In Bangladesh si è scatenata una feroce polemica a causa dell’uscita di un film su una “surfista donna”.
La pellicola in questione, spiega Al Jazeera, si intitola No Dorai (Senza paura) e narra la storia di una ragazza povera di nome Ayesha che coltiva il suo amore per il surf andando contro i pregiudizi maschilisti radicati nel Paese a maggioranza islamica, in cui le donne trovano di fatto enormi difficoltà a praticare sport.
Il racconto del film si ispira, precisa l’emittente, alla vicenda di Nasima Akter, la prima surfista donna nella storia del Bangladesh, che, nata in una famiglia povera e cresciuta tra mille disagi, ha alla fine trovato in tale disciplina un’occasione di riscatto. Su di lei, arrivata a sfidare persino gli atleti maschi, è stato anche girato nel 2015 un documentario da parte di un regista americano.
Nonostante racconti una storia di rivincita sociale, No Dorai, all’indomani della sua uscita nei cinema bengalesi, è divenuto oggetto di contestazioni, nonché di richieste di messa al bando inoltrate addirittura alla Corte suprema nazionale.
Un avvocato di nome Huzzatul Islam, riporta Al Jazeera, ha appunto sollecitato l’intervento della massima autorità giudiziaria del Paese accusando il film di “urtare il sentimento religioso musulmano”, senza però specificare quali scene sarebbero a suo avviso oltraggiose. Egli, citato dallo stesso network, ha poi esortato le autorità, a nome degli ambienti musulmani conservatori, ad applicare la censura, revocando la licenza di diffusione cinematografica accordata in precedenza a No Dorai: “Noi chiediamo che la commissione nazionale per la censura cancelli il nulla osta rilasciato ai produttori del film. Deve essere inoltre interrotta la diffusione di quella pellicola e il suo regista deve scusarsi pubblicamente”.

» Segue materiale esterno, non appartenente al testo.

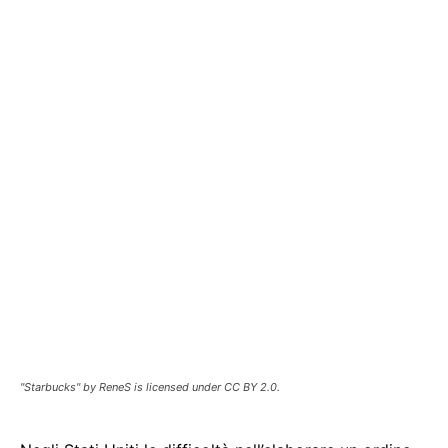
"Starbucks" by ReneS is licensed under CC BY 2.0.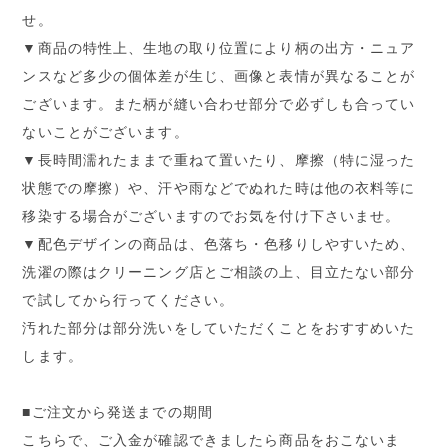
せ。
▼商品の特性上、生地の取り位置により柄の出方・ニュア
ンスなど多少の個体差が生じ、画像と表情が異なることが
ございます。また柄が縫い合わせ部分で必ずしも合ってい
ないことがございます。
▼長時間濡れたままで重ねて置いたり、摩擦（特に湿った
状態での摩擦）や、汗や雨などでぬれた時は他の衣料等に
移染する場合がございますのでお気を付け下さいませ。
▼配色デザインの商品は、色落ち・色移りしやすいため、
洗濯の際はクリーニング店とご相談の上、目立たない部分
で試してから行ってください。
汚れた部分は部分洗いをしていただくことをおすすめいた
します。
■ご注文から発送までの期間
こちらで、ご入金が確認できましたら商品をおこないま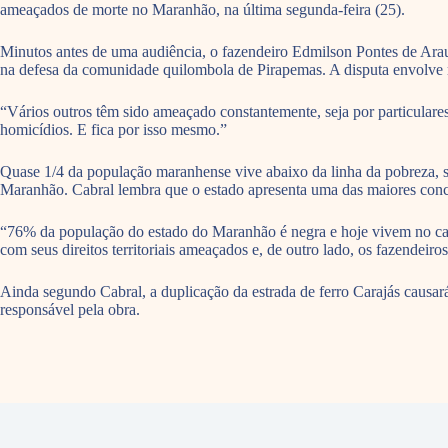
ameaçados de morte no Maranhão, na última segunda-feira (25).
Minutos antes de uma audiência, o fazendeiro Edmilson Pontes de Arau
na defesa da comunidade quilombola de Pirapemas. A disputa envolve ma
“Vários outros têm sido ameaçado constantemente, seja por particulares
homicídios. E fica por isso mesmo.”
Quase 1/4 da população maranhense vive abaixo da linha da pobreza, s
Maranhão. Cabral lembra que o estado apresenta uma das maiores conce
“76% da população do estado do Maranhão é negra e hoje vivem no ca
com seus direitos territoriais ameaçados e, de outro lado, os fazendeir
Ainda segundo Cabral, a duplicação da estrada de ferro Carajás causa
responsável pela obra.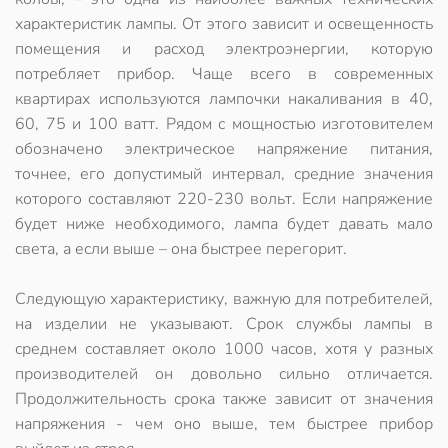
характеристик лампы. От этого зависит и освещенность
помещения и расход электроэнергии, которую
потребляет прибор. Чаще всего в современных
квартирах используются лампочки накаливания в 40,
60, 75 и 100 ватт. Рядом с мощностью изготовителем
обозначено электрическое напряжение питания,
точнее, его допустимый интервал, средние значения
которого составляют 220-230 вольт. Если напряжение
будет ниже необходимого, лампа будет давать мало
света, а если выше – она быстрее перегорит.
Следующую характеристику, важную для потребителей,
на изделии не указывают. Срок службы лампы в
среднем составляет около 1000 часов, хотя у разных
производителей он довольно сильно отличается.
Продолжительность срока также зависит от значения
напряжения - чем оно выше, тем быстрее прибор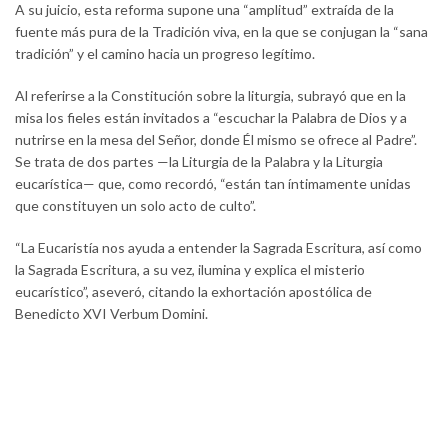
A su juicio, esta reforma supone una “amplitud” extraída de la
fuente más pura de la Tradición viva, en la que se conjugan la “sana
tradición” y el camino hacia un progreso legítimo.
Al referirse a la Constitución sobre la liturgia, subrayó que en la
misa los fieles están invitados a “escuchar la Palabra de Dios y a
nutrirse en la mesa del Señor, donde Él mismo se ofrece al Padre”.
Se trata de dos partes —la Liturgia de la Palabra y la Liturgia
eucarística— que, como recordó, “están tan íntimamente unidas
que constituyen un solo acto de culto”.
“La Eucaristía nos ayuda a entender la Sagrada Escritura, así como
la Sagrada Escritura, a su vez, ilumina y explica el misterio
eucarístico”, aseveró, citando la exhortación apostólica de
Benedicto XVI Verbum Domini.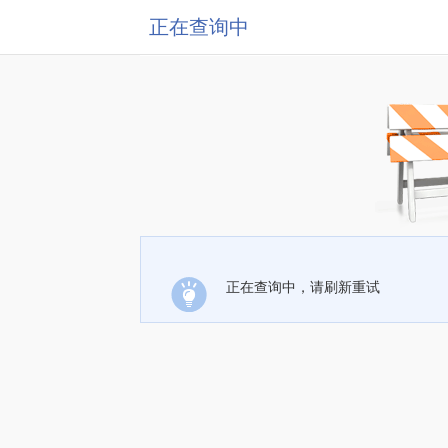
正在查询中
正在查询中，请刷新重试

Mahboob Rahman, il produttore di No Dorai, ha in seguito comunicato, fa sapere il medesimo network, che le autorità giudiziarie bengalesi, sollecitate appunto dall’avvocato Islam, avrebbero già aperto un fascicolo in merito al lungometraggio. I magistrati avrebbero quindi dato al produttore un mese di tempo per discolparsi dalle accuse e per spiegare perché non dovrebbe essergli revocata la licenza di diffusione della pellicola incriminata.

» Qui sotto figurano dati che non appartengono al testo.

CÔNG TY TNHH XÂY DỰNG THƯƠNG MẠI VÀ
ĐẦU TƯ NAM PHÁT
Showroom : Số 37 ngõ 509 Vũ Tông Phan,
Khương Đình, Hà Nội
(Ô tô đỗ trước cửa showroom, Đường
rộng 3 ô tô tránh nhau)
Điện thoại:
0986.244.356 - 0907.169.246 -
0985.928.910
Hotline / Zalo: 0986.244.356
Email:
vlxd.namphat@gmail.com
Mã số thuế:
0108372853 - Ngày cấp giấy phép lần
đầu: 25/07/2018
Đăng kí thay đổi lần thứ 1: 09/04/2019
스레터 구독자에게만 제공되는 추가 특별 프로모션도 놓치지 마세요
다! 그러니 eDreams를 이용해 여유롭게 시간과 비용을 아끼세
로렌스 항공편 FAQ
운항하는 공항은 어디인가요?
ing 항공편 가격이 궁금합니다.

Rahman, dopo avere chiarito di volere lottare per impedire la messa al bando del suo film, ha rilasciato dichiarazioni critiche verso i settori tradizionalisti della società bengalese, rilanciate sempre da Al Jazeera: “C’è un blocco che vuole tenere le donne chiuse in casa.
Delle persone stanno dicendo che Ayesha indossa un bikini nel film e che ciò rappresenta un attacco alla nostra religione, ma non ci sono affatto scene del genere nella pellicola. Quelli che avanzano accuse simili sono persone che non hanno visto neanche uno spezzone del film”.